Rising inflation proves cost of living crisis is far from over, warns the Women’s Budget Group


The unexpected uptick in inflation to 4% from 3.9%, as revealed in today’s ONS figures, is concerning news and proves that the cost of living crisis is far from over. Overall prices remain high, and low-income households, especially single-parent families, continue to struggle to make ends meet. While the Government relies on the Consumer Price Index (CPI) to gauge inflation, we need to recognise its limitations in understanding the full picture of the cost of living crisis and its impact on households across the UK.

Dr Mary-Ann Stephenson, Director at the Women’s Budget Group said,

“Inflation figures announced today are concerning given the predictions that CPI inflation would be falling. Furthermore, inflation as measured by the CPI doesn’t tell us the full story. We also need to look at alternative metrics, such as the Household Cost Index (HCI) which includes significant costs like rent, mortgage payments, and interest payments on debt, to better understand what households spend money on.”

“The most recent HCI figure was for September 2023 which stood at 8.2%.[1] That was a  significant 1.5 percentage points higher than the 6.7% inflation figure widely reported at that time. This gap matters given that the increase in working-age benefits from April 2024 is tied to the latter, which means the real value of benefits is being eroded and helps explain why so many households reliant on benefits can’t make ends meet and are getting increasingly into debt to cover basic necessities.”
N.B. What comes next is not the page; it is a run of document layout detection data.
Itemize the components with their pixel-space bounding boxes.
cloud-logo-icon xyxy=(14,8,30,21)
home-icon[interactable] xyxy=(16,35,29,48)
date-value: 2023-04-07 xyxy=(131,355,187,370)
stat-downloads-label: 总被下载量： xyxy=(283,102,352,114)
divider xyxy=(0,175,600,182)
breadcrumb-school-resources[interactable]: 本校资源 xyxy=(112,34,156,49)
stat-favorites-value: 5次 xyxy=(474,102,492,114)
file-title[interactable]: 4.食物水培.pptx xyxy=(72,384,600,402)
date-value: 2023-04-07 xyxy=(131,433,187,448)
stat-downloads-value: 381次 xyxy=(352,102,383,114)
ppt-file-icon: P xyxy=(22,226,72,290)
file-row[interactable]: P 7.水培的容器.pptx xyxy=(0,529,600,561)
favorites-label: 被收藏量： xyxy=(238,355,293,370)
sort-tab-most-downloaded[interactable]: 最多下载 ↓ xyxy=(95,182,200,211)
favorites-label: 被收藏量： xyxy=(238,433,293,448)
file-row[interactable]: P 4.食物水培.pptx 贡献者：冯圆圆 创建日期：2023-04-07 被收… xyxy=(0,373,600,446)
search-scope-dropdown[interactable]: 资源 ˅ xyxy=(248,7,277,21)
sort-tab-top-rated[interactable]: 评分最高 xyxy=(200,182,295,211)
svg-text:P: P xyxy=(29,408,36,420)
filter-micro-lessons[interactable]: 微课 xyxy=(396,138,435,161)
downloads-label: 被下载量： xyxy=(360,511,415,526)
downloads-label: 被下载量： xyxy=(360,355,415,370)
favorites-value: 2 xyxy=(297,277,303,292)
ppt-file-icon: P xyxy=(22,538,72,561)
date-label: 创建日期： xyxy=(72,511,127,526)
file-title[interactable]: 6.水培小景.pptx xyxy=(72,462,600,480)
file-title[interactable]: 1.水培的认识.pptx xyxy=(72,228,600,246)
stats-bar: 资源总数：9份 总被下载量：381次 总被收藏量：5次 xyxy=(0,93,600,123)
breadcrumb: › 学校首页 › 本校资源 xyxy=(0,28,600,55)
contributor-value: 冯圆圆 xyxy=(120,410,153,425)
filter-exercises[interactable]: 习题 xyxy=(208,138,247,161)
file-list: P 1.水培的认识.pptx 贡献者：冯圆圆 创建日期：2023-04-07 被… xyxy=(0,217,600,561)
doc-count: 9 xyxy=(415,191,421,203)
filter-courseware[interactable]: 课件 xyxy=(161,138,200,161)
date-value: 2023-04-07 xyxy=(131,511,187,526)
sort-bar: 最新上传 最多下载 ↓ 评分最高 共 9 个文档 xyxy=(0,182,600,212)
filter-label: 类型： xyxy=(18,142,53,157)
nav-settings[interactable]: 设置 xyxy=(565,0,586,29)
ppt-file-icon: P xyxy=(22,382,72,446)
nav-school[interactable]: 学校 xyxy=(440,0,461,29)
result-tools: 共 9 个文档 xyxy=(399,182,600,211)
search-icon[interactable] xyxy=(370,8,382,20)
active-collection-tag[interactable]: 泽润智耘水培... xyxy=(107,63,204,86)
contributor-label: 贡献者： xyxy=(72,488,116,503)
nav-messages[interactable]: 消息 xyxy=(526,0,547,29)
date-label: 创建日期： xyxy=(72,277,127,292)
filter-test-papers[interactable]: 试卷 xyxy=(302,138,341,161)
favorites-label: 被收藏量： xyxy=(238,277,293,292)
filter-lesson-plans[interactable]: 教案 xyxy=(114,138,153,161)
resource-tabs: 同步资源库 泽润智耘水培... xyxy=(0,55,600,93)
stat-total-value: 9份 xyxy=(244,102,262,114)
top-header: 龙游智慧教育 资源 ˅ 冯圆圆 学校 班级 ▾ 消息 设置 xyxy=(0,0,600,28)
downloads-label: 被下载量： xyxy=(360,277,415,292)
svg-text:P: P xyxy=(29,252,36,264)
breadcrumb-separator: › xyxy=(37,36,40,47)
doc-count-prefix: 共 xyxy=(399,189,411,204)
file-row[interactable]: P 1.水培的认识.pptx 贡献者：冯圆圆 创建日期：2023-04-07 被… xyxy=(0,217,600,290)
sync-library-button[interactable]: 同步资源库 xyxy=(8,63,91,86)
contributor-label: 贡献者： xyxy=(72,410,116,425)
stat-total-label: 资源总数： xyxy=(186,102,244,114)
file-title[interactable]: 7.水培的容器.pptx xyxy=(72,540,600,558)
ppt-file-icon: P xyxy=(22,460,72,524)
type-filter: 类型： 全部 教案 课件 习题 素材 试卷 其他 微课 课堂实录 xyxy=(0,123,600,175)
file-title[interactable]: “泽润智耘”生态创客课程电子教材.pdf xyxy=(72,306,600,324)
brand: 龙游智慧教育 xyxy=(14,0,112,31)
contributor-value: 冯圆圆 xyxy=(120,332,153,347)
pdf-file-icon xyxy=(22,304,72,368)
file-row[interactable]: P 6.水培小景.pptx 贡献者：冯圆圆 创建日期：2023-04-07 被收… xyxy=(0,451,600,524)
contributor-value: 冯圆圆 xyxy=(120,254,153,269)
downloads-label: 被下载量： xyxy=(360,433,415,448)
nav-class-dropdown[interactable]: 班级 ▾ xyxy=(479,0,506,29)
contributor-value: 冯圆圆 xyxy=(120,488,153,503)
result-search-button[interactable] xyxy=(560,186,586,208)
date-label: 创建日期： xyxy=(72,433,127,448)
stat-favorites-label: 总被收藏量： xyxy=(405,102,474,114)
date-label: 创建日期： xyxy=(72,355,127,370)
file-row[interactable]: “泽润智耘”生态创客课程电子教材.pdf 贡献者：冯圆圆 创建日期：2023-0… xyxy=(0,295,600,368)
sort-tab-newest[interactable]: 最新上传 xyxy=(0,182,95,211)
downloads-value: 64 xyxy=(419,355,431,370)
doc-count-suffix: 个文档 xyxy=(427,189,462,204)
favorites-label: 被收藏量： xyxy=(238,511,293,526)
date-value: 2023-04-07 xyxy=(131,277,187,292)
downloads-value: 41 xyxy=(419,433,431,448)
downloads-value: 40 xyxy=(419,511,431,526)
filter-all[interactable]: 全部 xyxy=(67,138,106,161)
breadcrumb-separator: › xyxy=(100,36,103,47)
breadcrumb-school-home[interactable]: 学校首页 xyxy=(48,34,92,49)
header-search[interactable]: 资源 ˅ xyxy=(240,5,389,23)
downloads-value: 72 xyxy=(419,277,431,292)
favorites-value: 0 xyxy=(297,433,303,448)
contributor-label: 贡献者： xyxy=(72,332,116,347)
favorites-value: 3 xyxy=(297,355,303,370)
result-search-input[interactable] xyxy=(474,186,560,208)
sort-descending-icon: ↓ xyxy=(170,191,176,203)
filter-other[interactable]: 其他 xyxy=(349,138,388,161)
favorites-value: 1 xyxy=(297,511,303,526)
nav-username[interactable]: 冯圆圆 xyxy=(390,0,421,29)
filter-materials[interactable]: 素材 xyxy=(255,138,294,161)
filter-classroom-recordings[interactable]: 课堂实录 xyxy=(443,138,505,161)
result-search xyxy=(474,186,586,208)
“Additionally, the HCI sheds light on how different demographic groups experience the rising cost of living. ONS data revealed that households with children faced an annual HCI inflation rate of 8.4% in September 2023, surpassing both households without children (8.1%) and the CPI (6.7%) for that month by 1.7 percentage points. The Consumer Insights Tracker shows that women and households with children are more likely to have “cut the size of meals or skipped meals because there wasn’t enough money for food”.[2] We also know that the cost-of-living crisis has turned into a cost-of-debt crisis, impacting women particularly because they have lower savings and are less able to pay back their debts.[3]

“While politicians claim that financial pressures on households are easing, we need to remember that prices continue to rise. Inflation going up again proves the cost of living crisis is far from over and the situation for millions of low-income households across the UK remains stark. Recent geopolitical events in the Middle East raise serious concerns about another intensification of inflationary pressures resulting from disrupted shipping routes.”

“When the Bank of England assesses current inflation to set the interest rate, it should conduct and publish an equality impact assessment of its assumptions and decision. The presumption that the Bank of England’s interventions are ‘market neutral’ masks the equalities impacts of those interventions, which are far from neutral.”

“We need to see the Government recognise and respond to the very real ongoing and emerging economic challenges rather than claim things are going in the right direction while threatening to cut taxes and welfare which will only make the situation worse for those already at the sharp end.”

[1] ONS Household Costs Indices for UK household groups: January 2022 to September 2023

[2] Consumer Insights Tracker October 2023.

[3]  StepChange (2023) Bearing the burden: Unravelling women’s debt dilemma.